We work with our community to enforce environmental law, to
promote restoration, and to advocate for better environmental policy.
Contact us: 410-867-7171  ♦  4800 Atwell Rd, #6, Shady Side, MD 20764

E-mail Print PDF

Riverkeeper projects at Camp Letts help restore Rhode River

West/Rhode Riverkeeper and Camp Letts initiative wins Chesapeake Bay Trust award

February 12, 2015
E.B. Furgurson III, The Capital
 

When Andrew Mason arrived to take the reins at YMCA Camp Letts two years ago, plans were already afoot to check serious runoff from the camp's horse enclosure into the Rhode River.

 

Mason said he wasn't totally sold on the idea until the West/Rhode Riverkeeper helped him understand the benefits of the project for both the river and the camp's grounds.

 

Soon he was on board, and the partnership did not stop there. Now, the fifth major restoration project at the YMCA camp — building an 850-foot living shoreline at the tip of the camp's property on the peninsula between Bear Neck and Sellman creeks — is about to get underway.

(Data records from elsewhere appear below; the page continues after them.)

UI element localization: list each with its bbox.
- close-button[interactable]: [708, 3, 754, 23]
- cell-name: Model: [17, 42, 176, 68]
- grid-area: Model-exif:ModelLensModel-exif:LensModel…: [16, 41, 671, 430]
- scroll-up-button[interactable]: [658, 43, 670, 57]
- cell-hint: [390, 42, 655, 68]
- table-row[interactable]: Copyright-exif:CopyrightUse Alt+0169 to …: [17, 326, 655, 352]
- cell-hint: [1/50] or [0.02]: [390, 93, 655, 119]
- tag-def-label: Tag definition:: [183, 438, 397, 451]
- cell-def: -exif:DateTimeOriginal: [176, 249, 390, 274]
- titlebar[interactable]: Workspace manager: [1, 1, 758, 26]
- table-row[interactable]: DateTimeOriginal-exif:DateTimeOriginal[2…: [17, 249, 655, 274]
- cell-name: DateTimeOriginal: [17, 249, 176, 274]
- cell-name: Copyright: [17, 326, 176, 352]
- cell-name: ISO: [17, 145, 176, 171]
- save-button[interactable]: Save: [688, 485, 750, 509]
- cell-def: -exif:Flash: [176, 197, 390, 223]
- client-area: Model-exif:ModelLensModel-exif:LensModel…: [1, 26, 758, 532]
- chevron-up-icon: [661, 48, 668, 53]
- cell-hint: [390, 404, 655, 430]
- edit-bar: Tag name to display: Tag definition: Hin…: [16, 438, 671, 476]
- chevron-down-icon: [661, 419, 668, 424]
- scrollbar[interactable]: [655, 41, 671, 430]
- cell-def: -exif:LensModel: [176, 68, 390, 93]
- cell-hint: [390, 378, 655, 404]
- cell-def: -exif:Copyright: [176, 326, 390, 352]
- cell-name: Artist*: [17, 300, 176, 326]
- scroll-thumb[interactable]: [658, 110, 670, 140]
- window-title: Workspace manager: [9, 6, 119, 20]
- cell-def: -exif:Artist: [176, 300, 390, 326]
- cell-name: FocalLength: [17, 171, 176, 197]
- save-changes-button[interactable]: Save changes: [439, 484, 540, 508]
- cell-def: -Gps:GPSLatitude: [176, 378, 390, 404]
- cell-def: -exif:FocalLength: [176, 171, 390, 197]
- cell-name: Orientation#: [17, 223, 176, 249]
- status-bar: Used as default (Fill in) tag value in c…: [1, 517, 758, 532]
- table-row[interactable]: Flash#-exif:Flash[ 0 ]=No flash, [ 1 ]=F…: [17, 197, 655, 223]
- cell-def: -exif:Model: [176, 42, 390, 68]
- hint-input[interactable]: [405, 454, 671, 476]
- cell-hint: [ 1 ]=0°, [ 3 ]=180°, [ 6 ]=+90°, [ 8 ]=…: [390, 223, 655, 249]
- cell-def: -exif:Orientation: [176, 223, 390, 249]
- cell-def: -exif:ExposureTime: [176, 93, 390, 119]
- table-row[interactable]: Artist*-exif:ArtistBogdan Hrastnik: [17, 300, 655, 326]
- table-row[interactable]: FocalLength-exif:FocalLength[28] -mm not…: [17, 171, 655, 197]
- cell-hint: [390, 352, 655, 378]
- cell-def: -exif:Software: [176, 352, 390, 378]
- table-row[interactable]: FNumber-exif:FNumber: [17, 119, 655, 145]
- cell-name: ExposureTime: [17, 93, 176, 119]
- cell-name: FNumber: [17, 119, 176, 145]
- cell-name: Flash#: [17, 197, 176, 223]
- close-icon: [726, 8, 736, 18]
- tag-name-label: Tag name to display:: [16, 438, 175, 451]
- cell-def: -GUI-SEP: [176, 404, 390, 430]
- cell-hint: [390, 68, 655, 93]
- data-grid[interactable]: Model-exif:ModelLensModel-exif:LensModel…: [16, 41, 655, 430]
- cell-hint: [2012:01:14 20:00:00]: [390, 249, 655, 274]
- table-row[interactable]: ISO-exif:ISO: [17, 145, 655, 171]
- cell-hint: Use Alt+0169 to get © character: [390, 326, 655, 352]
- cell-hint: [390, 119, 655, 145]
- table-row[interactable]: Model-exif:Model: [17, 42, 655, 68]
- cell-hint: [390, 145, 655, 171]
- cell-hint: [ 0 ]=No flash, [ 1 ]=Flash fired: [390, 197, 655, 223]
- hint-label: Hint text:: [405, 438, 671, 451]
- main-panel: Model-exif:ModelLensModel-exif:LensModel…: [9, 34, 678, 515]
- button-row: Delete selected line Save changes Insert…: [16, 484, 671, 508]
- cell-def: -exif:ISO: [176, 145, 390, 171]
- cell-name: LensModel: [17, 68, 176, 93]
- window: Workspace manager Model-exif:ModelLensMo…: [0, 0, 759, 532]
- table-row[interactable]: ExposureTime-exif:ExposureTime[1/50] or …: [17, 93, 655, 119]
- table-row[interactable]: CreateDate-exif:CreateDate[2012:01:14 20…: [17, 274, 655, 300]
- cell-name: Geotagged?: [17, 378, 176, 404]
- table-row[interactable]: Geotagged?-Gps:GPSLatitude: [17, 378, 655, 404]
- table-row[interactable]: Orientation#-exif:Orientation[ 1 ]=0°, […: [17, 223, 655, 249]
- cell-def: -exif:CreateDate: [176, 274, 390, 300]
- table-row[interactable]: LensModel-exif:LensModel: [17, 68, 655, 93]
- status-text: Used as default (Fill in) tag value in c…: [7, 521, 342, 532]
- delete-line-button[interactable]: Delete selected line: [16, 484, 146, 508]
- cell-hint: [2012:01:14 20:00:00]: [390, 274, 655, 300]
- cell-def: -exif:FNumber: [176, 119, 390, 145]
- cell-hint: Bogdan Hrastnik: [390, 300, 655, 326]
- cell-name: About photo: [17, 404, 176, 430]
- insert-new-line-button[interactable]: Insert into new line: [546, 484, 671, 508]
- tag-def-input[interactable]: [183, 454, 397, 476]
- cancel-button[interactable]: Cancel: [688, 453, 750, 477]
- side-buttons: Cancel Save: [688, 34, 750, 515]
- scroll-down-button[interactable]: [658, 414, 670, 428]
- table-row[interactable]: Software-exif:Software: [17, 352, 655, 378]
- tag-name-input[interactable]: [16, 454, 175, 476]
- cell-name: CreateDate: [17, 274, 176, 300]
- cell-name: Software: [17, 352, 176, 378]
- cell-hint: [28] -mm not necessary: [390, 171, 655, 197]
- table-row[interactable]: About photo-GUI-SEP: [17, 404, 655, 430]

"I became a staunch supporter," Mason said. "And what a collaborative effort it has been, with the Riverkeeper, county and state agencies — just wonderful to work with."

 

The Riverkeeper did a detailed survey of the West and Rhode river system in 2009. The camp's sloping horse corral and riding enclosures were spotted as a major source of sediment runoff into Sellman Creek, just above where that stream joins the Rhode River.

 

"Camp Letts had several areas requiring attention," said current West/Rhode Riverkeeper Jeff Holland.

 

The first day of the survey then-Riverkeeper Chris Trumbauer got a phone call from the crew in the field. They said, "We've got one for you," Trumbauer recalled.

 

A wetland and a series of step pools to trap sediment and slow runoff from the horse enclosure were finished in spring 2013, with the assistance of cooperation and grants from the Chesapeake Bay Trust and help from the county and state.

 

But while the step pools stopped the flow to the river, they would soon have been filled by the equestrian area's runoff, Mason said.

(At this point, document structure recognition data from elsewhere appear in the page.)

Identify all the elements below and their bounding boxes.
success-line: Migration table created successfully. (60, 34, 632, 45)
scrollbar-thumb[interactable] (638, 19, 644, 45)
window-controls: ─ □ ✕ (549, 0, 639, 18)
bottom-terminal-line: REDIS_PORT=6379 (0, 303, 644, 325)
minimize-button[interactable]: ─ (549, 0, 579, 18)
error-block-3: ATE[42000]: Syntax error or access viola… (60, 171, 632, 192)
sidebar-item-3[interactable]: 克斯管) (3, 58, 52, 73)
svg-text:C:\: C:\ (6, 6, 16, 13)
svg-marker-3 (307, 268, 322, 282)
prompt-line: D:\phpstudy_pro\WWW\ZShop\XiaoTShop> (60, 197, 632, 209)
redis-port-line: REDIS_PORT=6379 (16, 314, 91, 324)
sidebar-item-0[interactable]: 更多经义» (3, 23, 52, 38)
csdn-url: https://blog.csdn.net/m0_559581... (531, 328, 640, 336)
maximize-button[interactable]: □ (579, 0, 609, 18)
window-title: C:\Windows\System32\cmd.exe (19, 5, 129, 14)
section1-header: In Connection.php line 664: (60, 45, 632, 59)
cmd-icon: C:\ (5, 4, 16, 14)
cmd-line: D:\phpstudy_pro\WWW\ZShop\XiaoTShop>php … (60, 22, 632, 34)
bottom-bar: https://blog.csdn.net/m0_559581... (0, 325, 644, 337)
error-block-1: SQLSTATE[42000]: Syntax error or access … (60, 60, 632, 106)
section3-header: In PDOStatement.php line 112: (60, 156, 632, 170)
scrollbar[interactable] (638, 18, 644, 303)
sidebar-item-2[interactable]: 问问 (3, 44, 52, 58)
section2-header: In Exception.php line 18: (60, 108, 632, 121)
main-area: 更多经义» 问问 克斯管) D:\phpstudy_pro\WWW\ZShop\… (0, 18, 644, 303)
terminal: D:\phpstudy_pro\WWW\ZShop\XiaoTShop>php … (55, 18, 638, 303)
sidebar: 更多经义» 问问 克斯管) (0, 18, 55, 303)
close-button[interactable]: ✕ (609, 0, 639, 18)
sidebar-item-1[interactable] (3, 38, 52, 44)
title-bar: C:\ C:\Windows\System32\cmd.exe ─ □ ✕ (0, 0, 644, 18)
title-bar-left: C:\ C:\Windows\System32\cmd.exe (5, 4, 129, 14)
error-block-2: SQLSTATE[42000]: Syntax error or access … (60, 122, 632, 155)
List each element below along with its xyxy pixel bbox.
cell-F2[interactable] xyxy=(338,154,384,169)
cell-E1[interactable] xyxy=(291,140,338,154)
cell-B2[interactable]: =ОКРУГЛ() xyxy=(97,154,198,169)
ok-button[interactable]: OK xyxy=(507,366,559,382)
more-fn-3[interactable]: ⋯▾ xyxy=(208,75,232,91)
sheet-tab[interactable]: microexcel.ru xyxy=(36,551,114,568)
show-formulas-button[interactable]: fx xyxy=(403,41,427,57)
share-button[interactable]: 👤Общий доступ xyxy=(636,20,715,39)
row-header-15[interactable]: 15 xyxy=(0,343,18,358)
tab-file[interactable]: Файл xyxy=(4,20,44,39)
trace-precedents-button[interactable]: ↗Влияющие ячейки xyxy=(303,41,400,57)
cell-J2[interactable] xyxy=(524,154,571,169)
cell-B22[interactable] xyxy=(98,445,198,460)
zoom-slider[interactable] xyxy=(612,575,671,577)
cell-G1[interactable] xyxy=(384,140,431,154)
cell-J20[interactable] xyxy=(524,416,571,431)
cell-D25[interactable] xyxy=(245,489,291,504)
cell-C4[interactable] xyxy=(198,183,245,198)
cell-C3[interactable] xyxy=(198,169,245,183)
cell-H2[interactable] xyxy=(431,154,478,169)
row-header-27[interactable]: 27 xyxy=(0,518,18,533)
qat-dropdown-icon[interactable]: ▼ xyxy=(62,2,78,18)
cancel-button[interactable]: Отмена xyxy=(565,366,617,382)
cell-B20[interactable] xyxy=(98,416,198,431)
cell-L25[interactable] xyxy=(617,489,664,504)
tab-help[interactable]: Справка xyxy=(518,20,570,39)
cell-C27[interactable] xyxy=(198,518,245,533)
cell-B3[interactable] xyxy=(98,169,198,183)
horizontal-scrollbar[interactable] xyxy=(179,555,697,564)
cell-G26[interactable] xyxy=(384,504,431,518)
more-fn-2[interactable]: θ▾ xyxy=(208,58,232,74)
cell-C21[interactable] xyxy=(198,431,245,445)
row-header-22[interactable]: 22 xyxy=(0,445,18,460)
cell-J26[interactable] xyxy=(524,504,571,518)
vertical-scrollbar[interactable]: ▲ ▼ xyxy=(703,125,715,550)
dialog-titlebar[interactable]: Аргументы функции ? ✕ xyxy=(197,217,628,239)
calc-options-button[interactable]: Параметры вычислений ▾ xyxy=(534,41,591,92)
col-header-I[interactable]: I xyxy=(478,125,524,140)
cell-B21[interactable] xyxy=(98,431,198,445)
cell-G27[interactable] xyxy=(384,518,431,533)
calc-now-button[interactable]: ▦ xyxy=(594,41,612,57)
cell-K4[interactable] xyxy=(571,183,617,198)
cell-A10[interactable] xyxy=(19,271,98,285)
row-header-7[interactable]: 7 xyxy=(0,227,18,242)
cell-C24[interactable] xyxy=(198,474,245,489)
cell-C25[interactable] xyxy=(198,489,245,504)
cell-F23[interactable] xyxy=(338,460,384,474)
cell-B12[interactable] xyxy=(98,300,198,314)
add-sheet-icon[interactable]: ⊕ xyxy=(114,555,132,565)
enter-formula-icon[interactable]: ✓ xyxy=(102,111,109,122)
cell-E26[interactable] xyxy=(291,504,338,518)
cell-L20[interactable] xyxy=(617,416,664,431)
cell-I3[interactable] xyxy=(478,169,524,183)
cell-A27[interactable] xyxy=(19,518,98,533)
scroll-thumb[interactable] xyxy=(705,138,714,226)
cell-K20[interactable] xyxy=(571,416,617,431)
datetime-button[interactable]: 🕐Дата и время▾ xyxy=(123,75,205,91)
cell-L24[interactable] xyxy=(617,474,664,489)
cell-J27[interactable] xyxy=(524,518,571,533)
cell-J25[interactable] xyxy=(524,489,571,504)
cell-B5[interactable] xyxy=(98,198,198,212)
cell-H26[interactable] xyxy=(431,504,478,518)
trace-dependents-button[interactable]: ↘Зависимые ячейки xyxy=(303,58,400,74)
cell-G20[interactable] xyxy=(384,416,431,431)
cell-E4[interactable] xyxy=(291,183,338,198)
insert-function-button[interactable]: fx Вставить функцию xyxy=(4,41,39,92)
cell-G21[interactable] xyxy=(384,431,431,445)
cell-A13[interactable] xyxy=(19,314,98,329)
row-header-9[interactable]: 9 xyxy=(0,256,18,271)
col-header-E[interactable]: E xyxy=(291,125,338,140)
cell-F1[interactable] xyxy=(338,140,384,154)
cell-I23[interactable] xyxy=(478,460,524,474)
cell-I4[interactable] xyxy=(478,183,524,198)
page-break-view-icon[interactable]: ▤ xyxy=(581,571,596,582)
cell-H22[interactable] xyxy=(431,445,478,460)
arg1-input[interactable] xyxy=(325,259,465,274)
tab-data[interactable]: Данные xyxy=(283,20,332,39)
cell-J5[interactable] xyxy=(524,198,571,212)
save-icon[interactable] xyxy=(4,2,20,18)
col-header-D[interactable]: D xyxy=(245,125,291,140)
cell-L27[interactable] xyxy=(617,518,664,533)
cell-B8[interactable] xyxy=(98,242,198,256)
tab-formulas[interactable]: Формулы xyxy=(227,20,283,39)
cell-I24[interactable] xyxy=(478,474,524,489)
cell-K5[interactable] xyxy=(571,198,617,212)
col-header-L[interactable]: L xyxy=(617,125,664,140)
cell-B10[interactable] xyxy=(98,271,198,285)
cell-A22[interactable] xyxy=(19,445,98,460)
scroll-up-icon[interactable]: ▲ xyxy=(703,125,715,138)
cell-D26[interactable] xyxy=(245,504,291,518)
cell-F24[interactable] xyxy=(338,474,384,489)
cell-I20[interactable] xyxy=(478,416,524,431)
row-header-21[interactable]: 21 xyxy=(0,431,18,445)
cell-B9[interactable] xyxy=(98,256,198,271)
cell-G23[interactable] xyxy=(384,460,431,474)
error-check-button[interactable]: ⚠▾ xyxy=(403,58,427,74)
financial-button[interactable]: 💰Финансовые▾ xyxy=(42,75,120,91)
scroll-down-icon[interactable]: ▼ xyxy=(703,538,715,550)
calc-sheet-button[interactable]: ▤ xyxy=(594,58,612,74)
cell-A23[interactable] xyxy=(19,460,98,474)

So the county Soil Conservation Service, the state departments of Agriculture and Natural Resources and the county school system's Arlington Echo outdoor education center were consulted.

 

"What we did was reforest most of the open, bare earth area," said the Riverkeeper's restoration manager, Joe Ports.

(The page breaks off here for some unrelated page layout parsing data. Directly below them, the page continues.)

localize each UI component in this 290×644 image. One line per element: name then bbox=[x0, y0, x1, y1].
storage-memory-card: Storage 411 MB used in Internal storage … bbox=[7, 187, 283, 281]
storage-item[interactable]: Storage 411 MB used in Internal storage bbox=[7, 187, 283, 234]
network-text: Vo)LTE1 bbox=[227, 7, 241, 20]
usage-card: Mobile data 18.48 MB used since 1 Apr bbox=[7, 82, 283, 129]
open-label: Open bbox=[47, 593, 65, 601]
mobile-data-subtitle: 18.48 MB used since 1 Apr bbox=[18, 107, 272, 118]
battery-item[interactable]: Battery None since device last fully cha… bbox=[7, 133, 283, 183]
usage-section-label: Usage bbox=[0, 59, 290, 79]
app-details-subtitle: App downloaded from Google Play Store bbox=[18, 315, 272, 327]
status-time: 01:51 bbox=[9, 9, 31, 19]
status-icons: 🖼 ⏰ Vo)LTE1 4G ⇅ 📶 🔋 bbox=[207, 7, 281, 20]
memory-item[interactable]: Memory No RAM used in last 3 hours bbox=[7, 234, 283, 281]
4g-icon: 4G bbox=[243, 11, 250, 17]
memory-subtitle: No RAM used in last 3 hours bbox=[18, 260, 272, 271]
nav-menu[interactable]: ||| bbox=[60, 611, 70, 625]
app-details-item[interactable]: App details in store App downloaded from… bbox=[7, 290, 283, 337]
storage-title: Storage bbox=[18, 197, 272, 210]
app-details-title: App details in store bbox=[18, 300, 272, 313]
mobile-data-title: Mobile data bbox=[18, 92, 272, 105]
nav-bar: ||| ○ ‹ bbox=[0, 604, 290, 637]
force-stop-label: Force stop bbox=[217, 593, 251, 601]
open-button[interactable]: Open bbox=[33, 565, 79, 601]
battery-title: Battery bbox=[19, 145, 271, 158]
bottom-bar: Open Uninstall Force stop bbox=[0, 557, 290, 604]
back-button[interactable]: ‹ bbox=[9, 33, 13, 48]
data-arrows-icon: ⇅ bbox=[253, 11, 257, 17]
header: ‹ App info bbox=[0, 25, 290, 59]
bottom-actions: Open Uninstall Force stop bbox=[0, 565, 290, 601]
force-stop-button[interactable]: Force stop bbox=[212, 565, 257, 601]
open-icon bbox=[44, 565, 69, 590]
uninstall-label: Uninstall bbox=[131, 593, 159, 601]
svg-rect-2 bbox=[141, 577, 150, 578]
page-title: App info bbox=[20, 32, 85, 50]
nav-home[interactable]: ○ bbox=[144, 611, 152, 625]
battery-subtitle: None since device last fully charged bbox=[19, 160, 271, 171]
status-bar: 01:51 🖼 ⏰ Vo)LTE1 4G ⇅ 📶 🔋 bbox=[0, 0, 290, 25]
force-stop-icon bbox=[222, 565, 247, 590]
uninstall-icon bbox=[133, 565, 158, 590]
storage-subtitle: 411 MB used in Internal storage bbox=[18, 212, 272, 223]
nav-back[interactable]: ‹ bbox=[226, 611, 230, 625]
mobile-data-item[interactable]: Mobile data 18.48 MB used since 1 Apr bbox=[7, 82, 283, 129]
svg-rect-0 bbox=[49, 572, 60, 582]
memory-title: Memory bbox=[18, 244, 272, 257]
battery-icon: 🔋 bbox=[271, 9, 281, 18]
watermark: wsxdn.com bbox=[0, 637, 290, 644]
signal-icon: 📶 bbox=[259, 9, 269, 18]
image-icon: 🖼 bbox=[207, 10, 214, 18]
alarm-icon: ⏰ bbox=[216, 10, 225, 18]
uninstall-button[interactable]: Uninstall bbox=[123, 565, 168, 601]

About 200 trees were planted by volunteers and South County Middle School students last fall.

 

A horse paddock area with special drainage was put uphill of the reforested area. "We built eight 1,300-square-foot paddocks, and established a rotation schedule for the horses," Mason said. "It took some brainstorming."

 

All this stemmed from the push by the West/Rhode Riverkeeper organization. "This is but one step on the way to improving water quality," Holland said.

 

Ports said the work not only reduced sediment but is having other positive results.

 

"There are two kinds of salamanders on the restored channel, and tree frogs too. Warblers have been spotted and, unexpectedly, marsh hibiscus seems to be taking hold."

 

Next up is preserving 850 feet of shoreline by constructing rock sills just offshore and planting grasses inland.

 

"We should get a balanced combination of high marsh and low marsh, and the sills will dissipate the wave energy that has been eroding the shoreline," Ports said.

 

The Chesapeake Bay Trust, which helped fund some of the work, honored the Riverkeeper/Camp Letts initiative with this year's Melanie Teems Award, one of five environmental awards presented throughout the bar watershed.

 

The award was given not just for the work but for the example of cooperative efforts using several restoration techniques.

 

"You have a property owner on one hand and the Riverkeeper with the expertise — together they benefited the waterway and the land itself," said Jana Davis, executive director of the bay trust.

 

The restoration projects also gave county school students firsthand experience with restoration, and will be a stop for YMCA campers on the property's nature trail, Davis and Mason said.

 

"We have all become better stewards of the camp and our rivers because of this," Mason said.

 

Next up for the Riverkeeper: Projects to reduce runoff from the county's Avalon Shores fire station in Shady Side and a much larger project to restore a runoff-ravaged section of Muddy Creek.